### EXERCISE BRIEF
Look through the entries for the string "Adolescent" and copy every line where it shows up.

==== SUPPLIED MATERIAL

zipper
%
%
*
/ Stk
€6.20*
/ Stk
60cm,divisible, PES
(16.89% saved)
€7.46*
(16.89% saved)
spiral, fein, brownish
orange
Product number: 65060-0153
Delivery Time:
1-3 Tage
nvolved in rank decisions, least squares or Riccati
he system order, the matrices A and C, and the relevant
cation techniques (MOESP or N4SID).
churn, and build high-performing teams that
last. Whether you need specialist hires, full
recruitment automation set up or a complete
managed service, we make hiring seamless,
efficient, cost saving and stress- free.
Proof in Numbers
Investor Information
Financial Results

========
==== SUPPLIED MATERIAL

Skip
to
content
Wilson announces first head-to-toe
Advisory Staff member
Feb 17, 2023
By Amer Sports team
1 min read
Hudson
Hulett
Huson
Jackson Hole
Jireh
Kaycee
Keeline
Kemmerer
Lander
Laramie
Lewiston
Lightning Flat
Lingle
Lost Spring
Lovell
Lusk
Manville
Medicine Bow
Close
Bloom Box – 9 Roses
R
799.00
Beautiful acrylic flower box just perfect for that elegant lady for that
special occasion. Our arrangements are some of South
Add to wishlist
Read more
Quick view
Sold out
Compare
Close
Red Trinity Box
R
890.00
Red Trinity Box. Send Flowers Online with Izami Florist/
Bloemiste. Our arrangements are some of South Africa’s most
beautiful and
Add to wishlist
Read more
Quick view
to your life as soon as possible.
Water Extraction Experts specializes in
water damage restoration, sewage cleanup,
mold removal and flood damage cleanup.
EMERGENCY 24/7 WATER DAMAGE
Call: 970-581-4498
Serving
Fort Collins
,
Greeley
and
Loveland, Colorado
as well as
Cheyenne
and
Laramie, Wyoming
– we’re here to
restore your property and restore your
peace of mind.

========
==== SUPPLIED MATERIAL

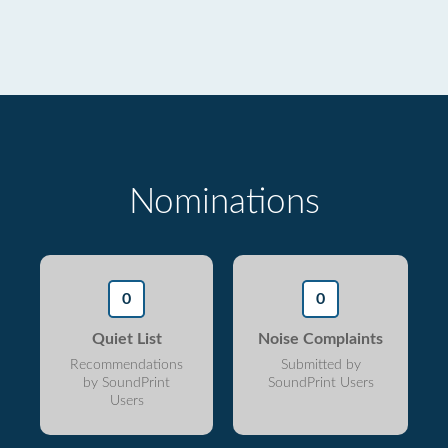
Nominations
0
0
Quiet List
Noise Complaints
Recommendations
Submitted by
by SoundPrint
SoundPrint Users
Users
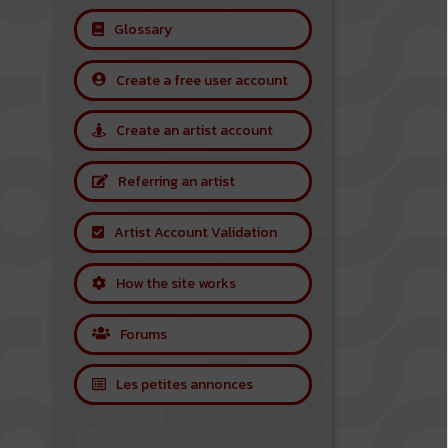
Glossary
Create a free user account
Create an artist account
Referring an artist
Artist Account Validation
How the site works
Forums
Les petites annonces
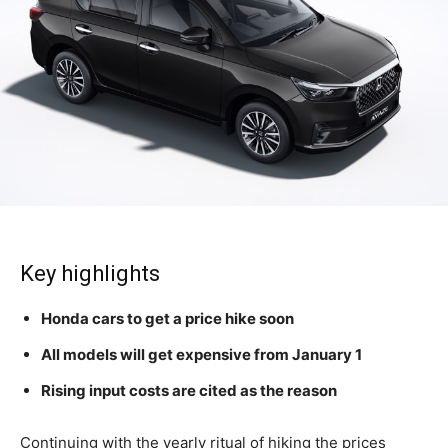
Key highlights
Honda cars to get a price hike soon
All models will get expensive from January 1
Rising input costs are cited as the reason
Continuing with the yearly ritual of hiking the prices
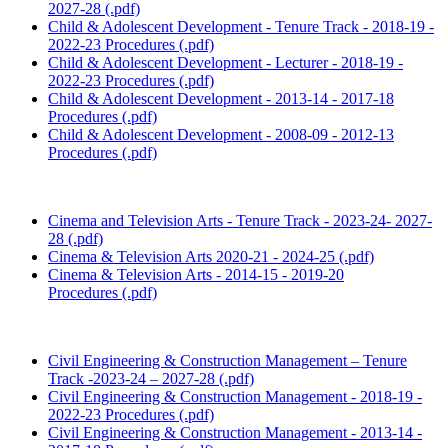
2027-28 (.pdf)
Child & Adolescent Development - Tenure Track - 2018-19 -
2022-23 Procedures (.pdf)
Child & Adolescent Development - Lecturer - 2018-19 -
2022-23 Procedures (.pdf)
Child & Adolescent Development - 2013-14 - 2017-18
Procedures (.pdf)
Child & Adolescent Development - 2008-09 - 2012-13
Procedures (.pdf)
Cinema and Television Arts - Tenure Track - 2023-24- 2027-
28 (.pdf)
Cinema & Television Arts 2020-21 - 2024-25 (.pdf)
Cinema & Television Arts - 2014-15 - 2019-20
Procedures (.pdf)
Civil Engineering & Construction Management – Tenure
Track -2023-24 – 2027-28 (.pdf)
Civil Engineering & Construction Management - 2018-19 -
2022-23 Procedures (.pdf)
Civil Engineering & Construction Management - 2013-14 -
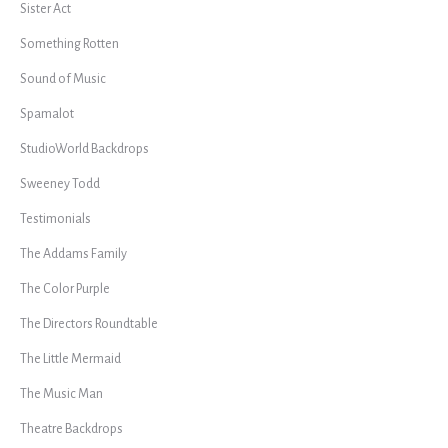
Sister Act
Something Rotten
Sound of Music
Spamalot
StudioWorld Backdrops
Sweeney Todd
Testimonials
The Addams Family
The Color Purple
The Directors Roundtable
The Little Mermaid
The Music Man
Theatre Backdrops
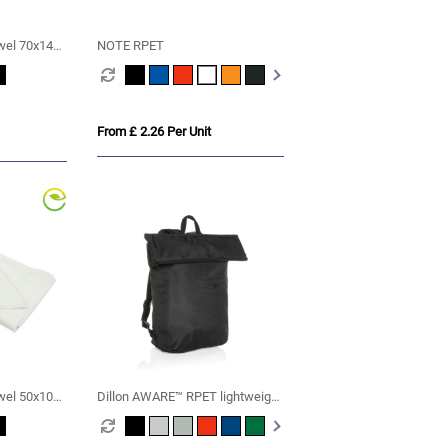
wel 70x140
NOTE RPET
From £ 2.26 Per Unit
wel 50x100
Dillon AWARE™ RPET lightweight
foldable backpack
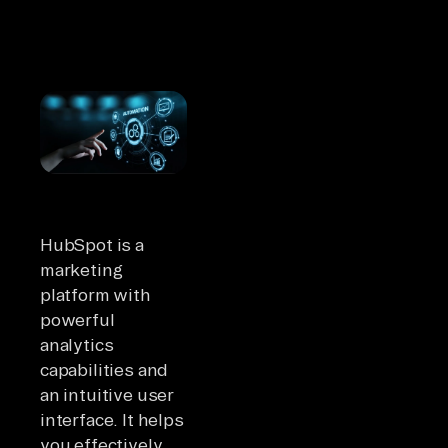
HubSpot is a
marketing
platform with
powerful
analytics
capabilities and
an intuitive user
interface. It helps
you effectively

========

### TASK RESULT
Child & Adolescent Development - Tenure Track - 2018-19 -
Child & Adolescent Development - Lecturer - 2018-19 -
Child & Adolescent Development - 2013-14 - 2017-18
Child & Adolescent Development - 2008-09 - 2012-13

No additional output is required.